Burn After Reading

D. Lore

Even sound can be captured now. Not even speech can dodge immortality.

Words have lost their intimacy.

Once there were more perquisites to how they could be exchanged. Sharing them required the presence and attention of others. They were passed between individuals in one another’s presence.

They only existed there and then.

Those individuals walked away from one another, the only living records of what had passed. Your history was as good as what people remembered of it. Your mistakes and triumphs as good or bad as you thought, and as others thought.

Creating history was a collaborative effort, and a changeable one. It was only as good as the people involved.

Possibly in the name of truth, we invented writing. Language became a visual experience. Words became things we could see. They had lifespans as long as their mediums, and could be shared between whoever could read them.

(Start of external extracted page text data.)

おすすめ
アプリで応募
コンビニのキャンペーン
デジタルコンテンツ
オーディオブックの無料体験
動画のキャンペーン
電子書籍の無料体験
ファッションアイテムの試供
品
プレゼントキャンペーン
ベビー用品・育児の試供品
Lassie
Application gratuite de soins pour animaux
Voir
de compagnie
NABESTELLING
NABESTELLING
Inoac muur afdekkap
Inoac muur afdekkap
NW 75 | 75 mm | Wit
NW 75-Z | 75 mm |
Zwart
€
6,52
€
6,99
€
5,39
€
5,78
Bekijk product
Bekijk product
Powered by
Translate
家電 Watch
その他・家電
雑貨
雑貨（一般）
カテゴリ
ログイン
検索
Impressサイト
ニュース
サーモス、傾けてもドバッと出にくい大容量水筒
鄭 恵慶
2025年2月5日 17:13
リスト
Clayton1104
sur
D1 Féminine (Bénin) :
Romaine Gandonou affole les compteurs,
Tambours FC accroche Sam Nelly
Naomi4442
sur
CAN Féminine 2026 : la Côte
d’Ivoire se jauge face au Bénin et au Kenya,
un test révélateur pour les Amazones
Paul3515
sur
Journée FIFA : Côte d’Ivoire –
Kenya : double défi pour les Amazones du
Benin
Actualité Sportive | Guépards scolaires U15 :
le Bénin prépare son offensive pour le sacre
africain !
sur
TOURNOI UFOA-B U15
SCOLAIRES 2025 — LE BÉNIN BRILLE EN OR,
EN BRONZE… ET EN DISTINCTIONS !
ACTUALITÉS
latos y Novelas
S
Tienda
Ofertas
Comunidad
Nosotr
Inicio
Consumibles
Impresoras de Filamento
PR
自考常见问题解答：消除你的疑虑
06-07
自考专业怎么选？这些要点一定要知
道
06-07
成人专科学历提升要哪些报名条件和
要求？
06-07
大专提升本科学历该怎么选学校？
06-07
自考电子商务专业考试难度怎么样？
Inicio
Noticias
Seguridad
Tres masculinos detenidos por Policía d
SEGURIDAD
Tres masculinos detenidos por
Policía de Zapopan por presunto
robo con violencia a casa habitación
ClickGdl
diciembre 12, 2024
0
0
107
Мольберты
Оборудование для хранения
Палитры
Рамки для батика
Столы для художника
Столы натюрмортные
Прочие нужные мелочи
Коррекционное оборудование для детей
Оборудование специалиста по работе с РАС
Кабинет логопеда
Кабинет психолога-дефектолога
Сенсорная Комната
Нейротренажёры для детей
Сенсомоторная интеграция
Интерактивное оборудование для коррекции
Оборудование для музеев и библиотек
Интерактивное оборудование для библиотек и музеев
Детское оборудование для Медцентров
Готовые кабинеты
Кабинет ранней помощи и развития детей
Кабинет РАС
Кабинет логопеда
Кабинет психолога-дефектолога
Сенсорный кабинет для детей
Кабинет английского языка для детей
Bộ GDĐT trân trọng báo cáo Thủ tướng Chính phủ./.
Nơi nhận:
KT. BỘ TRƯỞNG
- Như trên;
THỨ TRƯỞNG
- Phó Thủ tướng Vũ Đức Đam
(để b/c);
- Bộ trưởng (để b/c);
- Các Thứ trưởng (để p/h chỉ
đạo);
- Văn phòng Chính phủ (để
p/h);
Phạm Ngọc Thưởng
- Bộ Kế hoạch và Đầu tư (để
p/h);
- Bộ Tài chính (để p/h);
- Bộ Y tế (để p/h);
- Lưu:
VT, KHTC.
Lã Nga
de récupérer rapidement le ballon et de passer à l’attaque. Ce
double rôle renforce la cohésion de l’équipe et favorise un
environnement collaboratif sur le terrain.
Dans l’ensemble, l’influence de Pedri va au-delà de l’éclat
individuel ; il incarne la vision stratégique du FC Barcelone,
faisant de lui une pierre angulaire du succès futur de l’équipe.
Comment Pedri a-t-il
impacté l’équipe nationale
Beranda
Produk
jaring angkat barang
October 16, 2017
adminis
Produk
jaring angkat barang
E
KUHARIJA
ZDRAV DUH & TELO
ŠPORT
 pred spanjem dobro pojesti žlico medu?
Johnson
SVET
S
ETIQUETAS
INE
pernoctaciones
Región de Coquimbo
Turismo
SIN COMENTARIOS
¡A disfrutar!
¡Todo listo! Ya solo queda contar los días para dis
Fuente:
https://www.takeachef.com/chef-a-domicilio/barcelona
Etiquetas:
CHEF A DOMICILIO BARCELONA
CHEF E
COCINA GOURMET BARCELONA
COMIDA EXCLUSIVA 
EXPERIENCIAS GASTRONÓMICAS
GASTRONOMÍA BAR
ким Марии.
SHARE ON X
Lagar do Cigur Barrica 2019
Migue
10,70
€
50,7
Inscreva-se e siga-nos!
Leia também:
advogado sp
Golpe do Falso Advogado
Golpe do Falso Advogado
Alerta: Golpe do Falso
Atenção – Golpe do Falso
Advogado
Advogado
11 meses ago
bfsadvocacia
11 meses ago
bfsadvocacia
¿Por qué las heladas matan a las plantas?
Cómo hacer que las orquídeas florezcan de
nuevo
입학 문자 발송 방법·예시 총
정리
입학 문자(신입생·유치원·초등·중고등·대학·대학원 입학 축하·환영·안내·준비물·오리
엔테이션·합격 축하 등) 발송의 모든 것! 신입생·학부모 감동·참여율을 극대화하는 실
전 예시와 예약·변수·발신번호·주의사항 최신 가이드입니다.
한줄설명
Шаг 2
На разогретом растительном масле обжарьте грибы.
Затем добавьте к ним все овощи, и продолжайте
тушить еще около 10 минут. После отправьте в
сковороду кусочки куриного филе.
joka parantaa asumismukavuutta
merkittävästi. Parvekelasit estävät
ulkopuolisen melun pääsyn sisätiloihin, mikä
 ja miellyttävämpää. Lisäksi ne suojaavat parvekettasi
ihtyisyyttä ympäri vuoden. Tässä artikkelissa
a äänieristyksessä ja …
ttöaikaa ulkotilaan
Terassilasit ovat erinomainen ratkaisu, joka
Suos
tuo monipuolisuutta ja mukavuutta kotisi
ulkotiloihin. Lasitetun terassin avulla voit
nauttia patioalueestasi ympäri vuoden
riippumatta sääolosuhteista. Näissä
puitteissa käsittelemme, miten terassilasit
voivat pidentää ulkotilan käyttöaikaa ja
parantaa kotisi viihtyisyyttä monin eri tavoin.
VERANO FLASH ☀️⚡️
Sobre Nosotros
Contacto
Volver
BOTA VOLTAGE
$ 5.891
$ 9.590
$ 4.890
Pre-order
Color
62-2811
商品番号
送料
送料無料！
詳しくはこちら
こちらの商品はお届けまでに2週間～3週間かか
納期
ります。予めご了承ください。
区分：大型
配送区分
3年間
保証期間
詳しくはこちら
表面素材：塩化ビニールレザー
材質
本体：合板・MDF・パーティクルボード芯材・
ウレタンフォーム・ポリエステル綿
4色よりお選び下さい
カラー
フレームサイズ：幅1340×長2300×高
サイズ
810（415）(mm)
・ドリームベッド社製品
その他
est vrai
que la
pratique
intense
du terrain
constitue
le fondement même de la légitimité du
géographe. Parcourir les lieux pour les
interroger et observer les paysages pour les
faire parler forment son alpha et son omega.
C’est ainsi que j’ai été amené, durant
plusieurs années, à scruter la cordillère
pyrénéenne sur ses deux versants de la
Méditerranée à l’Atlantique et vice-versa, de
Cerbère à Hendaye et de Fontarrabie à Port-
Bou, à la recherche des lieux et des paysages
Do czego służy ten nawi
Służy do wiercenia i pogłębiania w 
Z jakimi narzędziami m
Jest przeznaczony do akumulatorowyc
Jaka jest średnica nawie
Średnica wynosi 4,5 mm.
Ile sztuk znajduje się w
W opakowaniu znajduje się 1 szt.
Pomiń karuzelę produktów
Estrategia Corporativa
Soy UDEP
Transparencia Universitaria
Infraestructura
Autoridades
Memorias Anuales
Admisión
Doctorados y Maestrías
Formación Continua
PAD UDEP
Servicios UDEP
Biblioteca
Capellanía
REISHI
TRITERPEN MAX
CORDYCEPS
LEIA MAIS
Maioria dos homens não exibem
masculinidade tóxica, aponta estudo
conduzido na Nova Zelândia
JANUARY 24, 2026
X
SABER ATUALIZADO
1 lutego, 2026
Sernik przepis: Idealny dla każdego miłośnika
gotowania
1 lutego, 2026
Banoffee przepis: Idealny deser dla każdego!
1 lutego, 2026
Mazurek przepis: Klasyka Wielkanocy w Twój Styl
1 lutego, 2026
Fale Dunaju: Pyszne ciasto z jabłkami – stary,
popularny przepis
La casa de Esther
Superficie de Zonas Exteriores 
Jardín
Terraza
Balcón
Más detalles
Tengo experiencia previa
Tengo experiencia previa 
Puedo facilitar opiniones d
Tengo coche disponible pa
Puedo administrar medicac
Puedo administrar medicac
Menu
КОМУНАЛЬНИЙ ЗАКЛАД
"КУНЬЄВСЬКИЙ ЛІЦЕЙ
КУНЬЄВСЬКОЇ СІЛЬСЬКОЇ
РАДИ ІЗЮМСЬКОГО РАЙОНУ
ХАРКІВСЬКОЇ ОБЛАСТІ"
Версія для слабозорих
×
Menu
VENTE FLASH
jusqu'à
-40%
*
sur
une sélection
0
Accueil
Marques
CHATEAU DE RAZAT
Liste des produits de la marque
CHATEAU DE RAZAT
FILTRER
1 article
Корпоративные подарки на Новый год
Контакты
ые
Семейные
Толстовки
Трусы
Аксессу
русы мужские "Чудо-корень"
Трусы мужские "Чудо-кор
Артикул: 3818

Thought broke the sound barrier. It could reach wherever.

Writing expanded. Mediums became more permanent, and more easily disseminated. Geography shrunk. Translation technology expanded. Words were no longer anything private.

Sound became something we could capture. Voices could be preserved, broadcast, and eventually recreated. Speech no longer required presence. Communication as a whole no longer required the human person’s presence.

Thoughts became tangible. They became objects. They became distant from their creators. They became detached from their original value entirely — they no longer need convey a perspective. They no longer need to travel from person to person. Words live forever, and can live and die without people.